Does anyone have experience with developing for Sharepoint 2003 using Visual Studio 2008?
I need to upgrade to VS2008 because of Vista issues but need to support Sharepoint 2003 webparts. The webparts are all pretty simple. Will I be able to support those webparts using VS2008?
SharePoint 2003 is built on top of .NET 1.1 and only Visual Studio 2003 supports it. I would recommend you not to use anything else.
I would advise you to create a virtual machine with SharePoint 2003 and Visual Studio 2003 and develop everything inside VM. This approach can be helpful if you are working on a project for a customer you can use this machine as replica of your customers environment.
AFAIK VS2008 only allows you to build .NET 2.0/3.0 out of the box, but...

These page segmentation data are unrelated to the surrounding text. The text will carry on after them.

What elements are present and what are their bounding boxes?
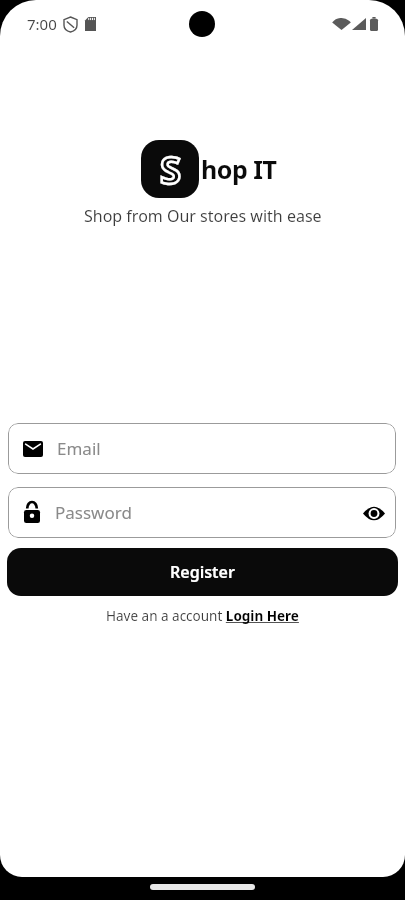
- staticText: 7:00: [27, 14, 57, 34]
- button[interactable]: [359, 498, 389, 528]
- button[interactable]: Email: [8, 423, 396, 474]
- staticText: S: [160, 143, 181, 195]
- staticText: Register: [170, 561, 235, 583]
- staticText: Shop from Our stores with ease: [84, 205, 322, 227]
- staticText: Password: [55, 501, 132, 524]
- button[interactable]: Register: [7, 548, 398, 596]
- button[interactable]: Password: [8, 487, 396, 538]
- staticText: hop IT: [201, 152, 277, 186]
- button[interactable]: Have an a account Login Here: [0, 604, 405, 628]
- staticText: Email: [57, 437, 101, 460]
- staticText: Have an a account Login Here: [106, 607, 299, 625]
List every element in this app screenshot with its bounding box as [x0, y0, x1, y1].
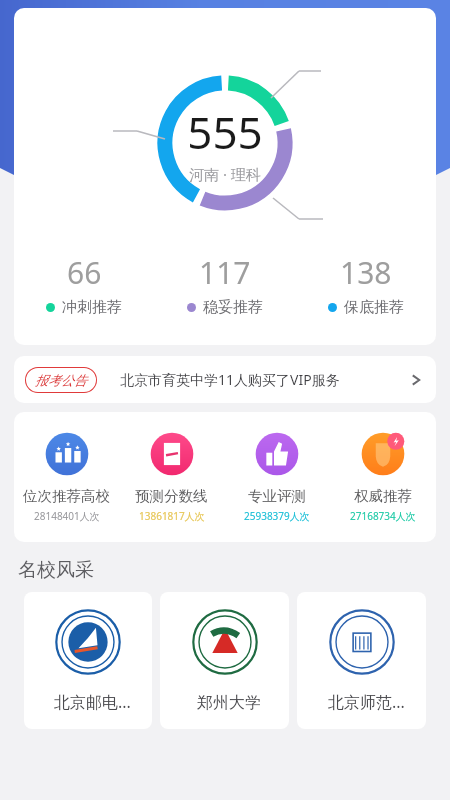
staticText: 北京市育英中学11人购买了VIP服务: [120, 370, 340, 389]
staticText: 稳妥推荐: [203, 298, 263, 317]
button[interactable]: 郑州大学: [160, 592, 289, 729]
button[interactable]: 权威推荐: [330, 428, 436, 523]
staticText: 28148401人次: [34, 509, 100, 523]
button[interactable]: 预测分数线: [119, 428, 224, 523]
staticText: 27168734人次: [350, 509, 416, 523]
staticText: 555: [187, 102, 263, 162]
staticText: 名校风采: [18, 558, 94, 582]
staticText: 权威推荐: [354, 487, 412, 505]
button[interactable]: 北京师范...: [297, 592, 426, 729]
button[interactable]: 专业评测: [224, 428, 330, 523]
staticText: 河南 · 理科: [189, 164, 261, 184]
button[interactable]: 报考公告: [14, 356, 436, 403]
other: More: [407, 371, 425, 389]
staticText: 66: [67, 252, 102, 293]
staticText: 北京师范...: [328, 691, 405, 713]
staticText: 保底推荐: [344, 298, 404, 317]
staticText: 北京邮电...: [54, 691, 131, 713]
button[interactable]: 北京邮电...: [24, 592, 152, 729]
staticText: 郑州大学: [197, 693, 261, 713]
staticText: 预测分数线: [135, 487, 208, 505]
staticText: 13861817人次: [139, 509, 205, 523]
staticText: 位次推荐高校: [23, 487, 110, 505]
staticText: 报考公告: [35, 372, 87, 388]
staticText: 专业评测: [248, 487, 306, 505]
staticText: 138: [340, 252, 392, 293]
staticText: 冲刺推荐: [62, 298, 122, 317]
staticText: 117: [199, 252, 251, 293]
staticText: 25938379人次: [244, 509, 310, 523]
button[interactable]: 位次推荐高校: [14, 428, 119, 523]
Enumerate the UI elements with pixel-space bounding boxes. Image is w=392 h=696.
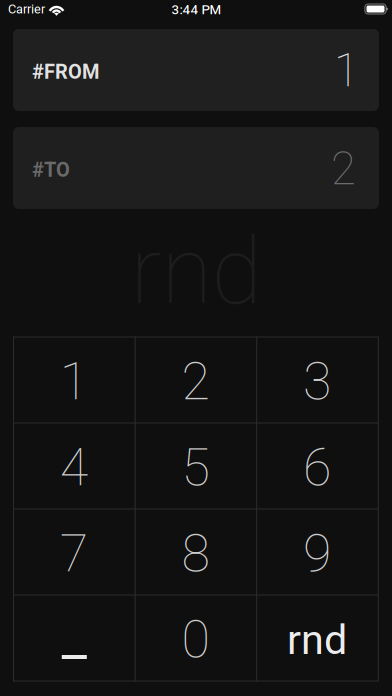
button[interactable]: Delete	[13, 594, 135, 680]
button[interactable]: #FROM	[13, 29, 379, 111]
button[interactable]: 7	[13, 508, 135, 594]
button[interactable]: 4	[13, 422, 135, 508]
staticText: 1	[334, 39, 359, 105]
button[interactable]: 5	[135, 422, 256, 508]
button[interactable]: 8	[135, 508, 256, 594]
staticText: 3:44 PM	[172, 0, 222, 20]
staticText: 2	[181, 345, 209, 421]
staticText: 7	[60, 517, 88, 593]
button[interactable]: 2	[135, 336, 256, 422]
staticText: 3	[303, 345, 331, 421]
staticText: 2	[331, 137, 356, 203]
staticText: 9	[303, 517, 331, 593]
staticText: 6	[303, 431, 331, 507]
staticText: 5	[181, 431, 209, 507]
staticText: 1	[60, 345, 88, 421]
button[interactable]: 1	[13, 336, 135, 422]
staticText: 0	[181, 603, 209, 679]
staticText: rnd	[130, 207, 262, 342]
staticText: Carrier	[8, 0, 45, 19]
button[interactable]: 0	[135, 594, 256, 680]
button[interactable]: 6	[256, 422, 378, 508]
button[interactable]: 9	[256, 508, 378, 594]
staticText: #TO	[32, 156, 70, 185]
button[interactable]: 3	[256, 336, 378, 422]
staticText: 8	[181, 517, 209, 593]
button[interactable]: #TO	[13, 127, 379, 209]
button[interactable]: rnd	[256, 594, 378, 680]
staticText: rnd	[287, 611, 347, 671]
staticText: #FROM	[32, 58, 100, 87]
staticText: 4	[60, 431, 88, 507]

I have VS2005 projects spitting out .NET 1.1 assemblies for WSSv2/SPS2003 and .NET 2.0 for WSSv3/MOSS2007 using MSBEE and I would think that this is possible in VS2008 also.
You will need to use MSBEE http://www.codeplex.com/Wiki/View.aspx?ProjectName=MSBee
Working with .NET 1.1 with Visual Studio 2008
You will also need to master some MSBUILD ninja moves to keep a 1 step build process and keep yourself sane http://brennan.offwhite.net/blog/2006/11/30/7-steps-to-msbuild/
I will be upgrading to VS2008 in the next few weeks and will post an update here.
I've created .net 2.0 assemblies using vs2008, and linked with sharepoint 2007 libraries and then deployed on sharepoint servers. You won't be able to create .net 1.1 assemblies with vs2008 out of the box - so if you need to target .net 1.1 your best bet is to stick with a virtual server setup.
Developing for sharepoint on vista (or xp for that matter) is challenging because you can't debug line by line unless you attach remotely to server2k3. My recommendation for sharepoint developers is to install virtual server on vista, and then install vstudio on the virtual server with sharepoint. If you are going to do this, you can stick with your current version of visual studio, and then debugging is much easier than from vista.
Depending on whether your company has an msdn subscription, this can be more costly if you have to buy a virtual server license, etc... but it is well worth it to make development easier, in my opinion.